Is there a way to block or filter HTTPS traffic with SQUID/Squidguard? Or some other open source monitoring programs? How do others deal with it without resorting to commercial appliances?

EDIT: We're not trying to watch the traffic. We're trying to monitor the urls and block them as necessary. We don't want credit card numbers and such...we wanted to know when Johnny was accessing https://schoolssucksoweproxyforyou.com/playboy.com, add the domain to a blockfile, and prevent them from doing it again. See some added comments below...

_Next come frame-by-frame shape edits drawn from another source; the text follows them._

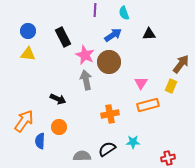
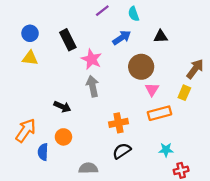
purple line: (95, 10) -> (102, 11), turned 48
brown circle: (109, 62) -> (141, 67), moved
cyan star: (133, 142) -> (166, 150), moved
black semicircle: (107, 149) -> (122, 151), moved

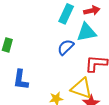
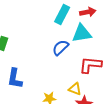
yellow triangle: (81, 88) -> (75, 89), size x0.6

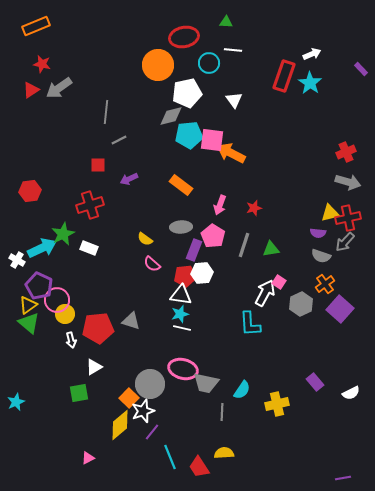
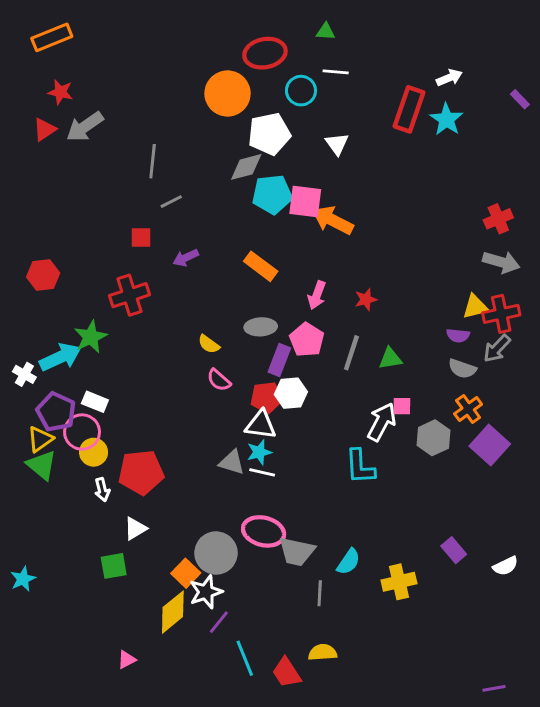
white rectangle: (89, 248) -> (95, 402), moved
pink square: (279, 282) -> (402, 406), turned -32
gray triangle: (131, 321) -> (232, 462), moved

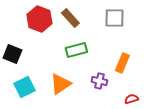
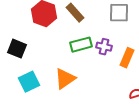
purple cross: (99, 81) -> (104, 47), moved

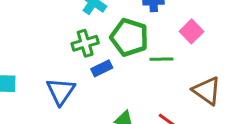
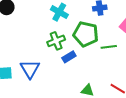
blue triangle: (61, 91) -> (30, 69), moved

EDIT2: (Re: speaking of HR, banking, etc...) You may not think about it that way, but we have a person that does purchasing, our district covers 7 buildings scattered around the county so we have someone in charge of distributing materials and inventory, we have the same people working with checking and banking records, we have people in charge of unions for staff and another for faculty, we have people in charge of dealing with HR information like insurance and injury claims and liability...there's a lot of things involved in running schools that I don't think the general public ever thinks about. Plus we do have issues where it was considered overbearing to prevent staff/faculty from doing online banking, or even students from being able to access certain sites for online use (such as web quests) that sometimes required SSL connections to work, so banning HTTPS outright at the router would not be feasible.

Anyway, moving on to your suggestion about blocking only certain people, I didn't see a way to integrate the functionality in for authentication on a per-user basis; if credentials could be passed along by Windows so users didn't need to keep authenticating with yet another password it would be a workable solution but anything I found was kludgey and didn't work reliably. Then it's an issue of getting people to remember yet another password (or students/staff stealing/sharing passwords). I personally liked having filtering done fairly across the board for staff and students rather than making it an issue of teachers can do X while students aren't considered enough of a person to do that same thing.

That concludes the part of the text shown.